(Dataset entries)
-*-

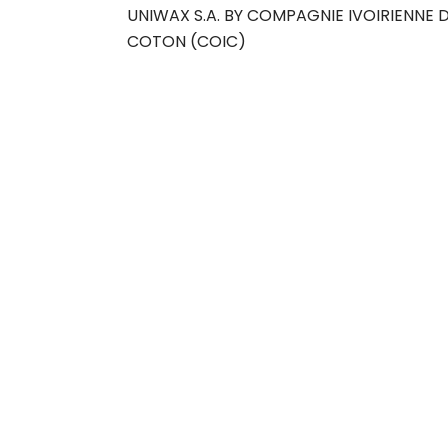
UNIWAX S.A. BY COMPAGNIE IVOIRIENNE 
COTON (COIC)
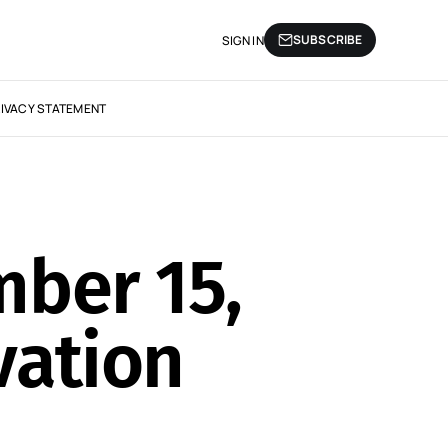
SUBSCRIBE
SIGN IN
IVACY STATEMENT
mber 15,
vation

-*-

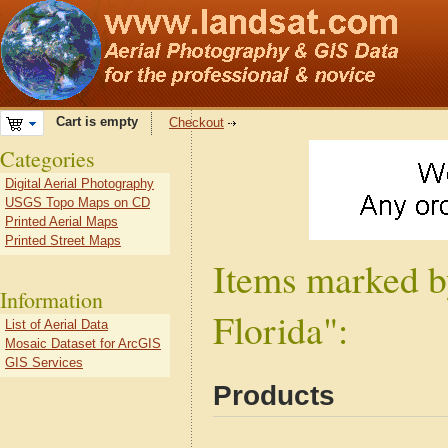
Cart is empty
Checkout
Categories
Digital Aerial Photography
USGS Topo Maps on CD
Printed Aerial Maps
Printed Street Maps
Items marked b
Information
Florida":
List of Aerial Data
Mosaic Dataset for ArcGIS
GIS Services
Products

-*-

Assigned task
Return a copy of each line in the records above that has "Aerial" in it.

Result for this exercise
Digital Aerial Photography
Printed Aerial Maps
List of Aerial Data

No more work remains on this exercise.